If we directly compare the Haswell’s and the Ivy Bridge’s memory controller, we will find that their bandwidth and latency are comparable at the same settings. This can be illustrated by the AIDA64 test, for example:
Ivy Bridge, 4 cores, 4.0 GHz, DDR3-1600 9-9-9-24-1N
Haswell, 4 cores, 4.0 GHz, DDR3-1600 9-9-9-24-1N
Yet we can notice that, despite Intel’s efforts, the Haswell’s memory controller is a little slower than the one we had in the previous-generation LGA1155 configurations with Ivy Bridge CPUs. The practical memory bandwidth is almost the same but the Haswell’s memory latency is 9% higher. That’s the tradeoff of the asynchronous design.
The second important innovation in the memory subsystem of the LGA1150 platform concerns mainboard design. Intel's reference design for DIMM wiring is now based on the T topology which ensures equality for DIMM slots connected to each memory channel. Making the memory controller more stable, this also ensures broader compatibility with memory modules and their configurations. Particularly, the Haswell's memory controller supports high-speed operating modes even if you install four dual-sided modules into all the available DIMM slots. Considering that the maximum capacity of currently selling DDR3 products is 8 GB, the LGA1150 platform can run up to 32 gigabytes of overclocker-friendly system memory at high clock rates and with low timings.
Otherwise, the controller has remained the same. Being dual-channel, it can work in both symmetrical dual-channel and single-channel modes. It supports Flex Memory technology to ensure dual-channel access with asymmetric memory module configurations (when the capacity and specifications of modules on different memory channels differ).
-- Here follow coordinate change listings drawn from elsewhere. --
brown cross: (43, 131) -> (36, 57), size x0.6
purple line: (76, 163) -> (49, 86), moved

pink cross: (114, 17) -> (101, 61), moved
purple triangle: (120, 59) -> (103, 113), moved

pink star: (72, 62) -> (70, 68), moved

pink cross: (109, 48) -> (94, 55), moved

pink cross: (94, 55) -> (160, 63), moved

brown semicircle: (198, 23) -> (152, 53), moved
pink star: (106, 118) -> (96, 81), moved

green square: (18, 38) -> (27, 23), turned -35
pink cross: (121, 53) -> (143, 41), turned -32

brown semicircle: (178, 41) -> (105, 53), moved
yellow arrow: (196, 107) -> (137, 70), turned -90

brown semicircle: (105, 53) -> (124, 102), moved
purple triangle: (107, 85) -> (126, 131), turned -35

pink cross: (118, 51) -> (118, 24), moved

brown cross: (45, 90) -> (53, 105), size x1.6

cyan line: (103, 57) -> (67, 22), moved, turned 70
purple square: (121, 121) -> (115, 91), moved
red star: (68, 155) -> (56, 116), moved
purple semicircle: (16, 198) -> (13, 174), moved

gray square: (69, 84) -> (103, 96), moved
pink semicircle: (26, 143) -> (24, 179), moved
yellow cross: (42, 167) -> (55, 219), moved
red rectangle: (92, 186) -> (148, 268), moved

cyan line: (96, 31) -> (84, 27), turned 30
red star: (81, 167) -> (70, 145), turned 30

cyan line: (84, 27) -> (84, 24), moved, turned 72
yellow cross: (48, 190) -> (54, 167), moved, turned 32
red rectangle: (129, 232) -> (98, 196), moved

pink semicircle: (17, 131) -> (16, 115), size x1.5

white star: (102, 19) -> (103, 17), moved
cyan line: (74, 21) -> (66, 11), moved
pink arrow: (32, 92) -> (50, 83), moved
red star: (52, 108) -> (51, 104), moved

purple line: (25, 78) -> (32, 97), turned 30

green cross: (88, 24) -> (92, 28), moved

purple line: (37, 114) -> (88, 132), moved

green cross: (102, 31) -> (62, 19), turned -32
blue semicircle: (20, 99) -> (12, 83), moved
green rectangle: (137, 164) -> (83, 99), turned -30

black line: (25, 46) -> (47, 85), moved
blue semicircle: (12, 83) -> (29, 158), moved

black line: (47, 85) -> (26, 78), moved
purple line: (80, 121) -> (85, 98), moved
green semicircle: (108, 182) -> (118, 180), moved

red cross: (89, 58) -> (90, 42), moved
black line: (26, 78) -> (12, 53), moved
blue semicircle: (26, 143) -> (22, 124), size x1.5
Like the Ivy Bridge series, the Haswell sets its DDR3 SDRAM clock rate with a step of 266 or 200 MHz, offering some flexibility in configuring your memory and expanding the number of clock rates supported by the controller. Although formally compatible with DDR3-1333 and DDR3-1600 SDRAM only, it allows using system memory at much higher frequencies on the LGA1150 platform. With the available frequency multipliers, you can enable even DDR3-2933 mode and you won’t have any stability issues at that.
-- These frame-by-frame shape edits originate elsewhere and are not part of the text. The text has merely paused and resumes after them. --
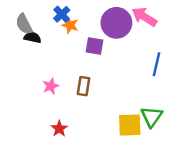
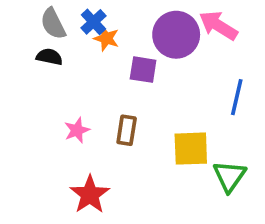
gray semicircle: (24, 24) -> (53, 24), moved
yellow square: (130, 125) -> (191, 149), moved
red star: (59, 129) -> (90, 195), size x1.5

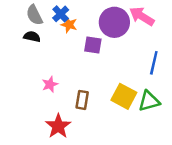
brown rectangle: (127, 130) -> (82, 100), moved
yellow square: (191, 149) -> (124, 96), turned 30
green triangle: (229, 176) -> (149, 101), moved, turned 40

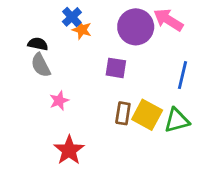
gray semicircle: (34, 15) -> (41, 65), moved
purple square: (93, 45) -> (116, 68), moved
brown rectangle: (82, 100) -> (123, 113), moved

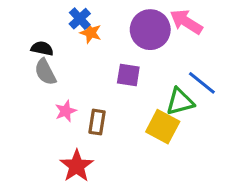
blue line: (182, 75) -> (202, 83), turned -64
brown rectangle: (123, 113) -> (97, 122), moved
green triangle: (177, 120) -> (180, 102), moved

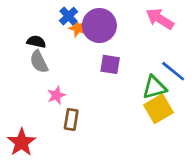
purple circle: (150, 30) -> (99, 26), moved
brown rectangle: (97, 122) -> (71, 120), moved
yellow square: (163, 127) -> (158, 109), moved, turned 32
red star: (77, 166) -> (21, 142), moved

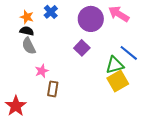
purple circle: (99, 26) -> (91, 19), moved
orange star: (78, 28) -> (27, 17), moved
purple square: (110, 64) -> (82, 48), turned 35

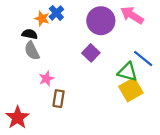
orange star: (27, 17) -> (42, 18), moved
green triangle: (115, 65) -> (128, 72), turned 30

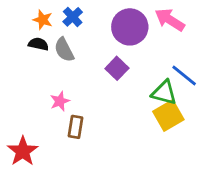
orange star: (42, 18) -> (43, 20), moved
gray semicircle: (32, 51) -> (64, 50), moved

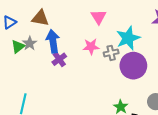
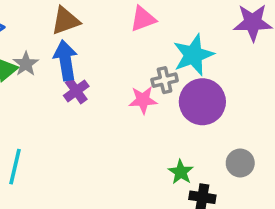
pink triangle: (98, 17) -> (143, 19), turned 42
brown triangle: (40, 18) -> (65, 21), moved, turned -30
pink star: (91, 47) -> (143, 100), moved

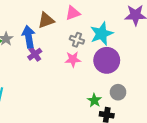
brown triangle: (65, 21) -> (46, 20), moved
gray cross: (165, 80) -> (77, 40), moved, turned 32
gray circle: (240, 163) -> (118, 92), moved

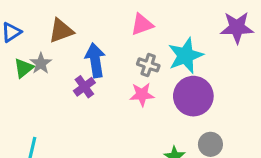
brown triangle: (46, 20) -> (61, 31), moved
blue arrow: (29, 37) -> (95, 60), moved

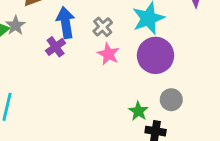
gray cross: (148, 65) -> (103, 27), moved, turned 30
pink star: (142, 95) -> (108, 54), turned 30

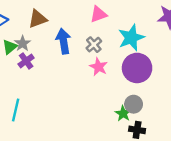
purple cross: (56, 47) -> (26, 61), moved
gray circle: (171, 100) -> (134, 104), moved

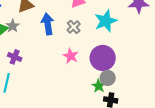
purple cross: (26, 61) -> (15, 57), moved, turned -32
pink star: (98, 67) -> (71, 56), moved
purple circle: (137, 68) -> (103, 58), moved

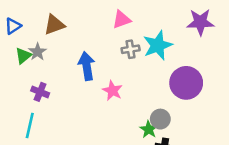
blue arrow: (48, 24) -> (87, 66), moved
gray cross: (74, 27) -> (131, 49), moved, turned 32
purple circle: (103, 58) -> (186, 83), moved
We can also add that the Haswell's base clock rate can be increased from 100 to 125 MHz, so the top memory frequency is as high as 3666 MHz. And there's a lot of evidence on the internet that select overclocker-friendly memory can indeed be clocked at such a high frequency on the LGA1150 platform.
As you probably know, the Haswell introduced dramatic innovations into the power subsystem design. It has an integrated regulator that produces all the voltages necessary for the CPU. The mainboard now only has to yield two voltages: the processor's input voltage Vccin and the Vddq voltage for memory modules. All of the CPU's internal voltages, including those of the Ring Bus, L3 cache and memory controller, are produced by the CPU’s own integrated regulator. It means the memory voltage is not limited by the CPU, so the Haswell lets you set it above 1.65 volts safely. In other words, the LGA1150 platform allows you to overclock your memory at high voltages without fearing that the CPU's voltage regulator might fail.
All of these innovations make the Haswell’s DDR3 SDRAM controller highly efficient and suitable for overclocker-friendly memory modules, meaning that enthusiasts have got a lot of flexibility in choosing system memory for LGA1150 platforms with the aim of higher performance.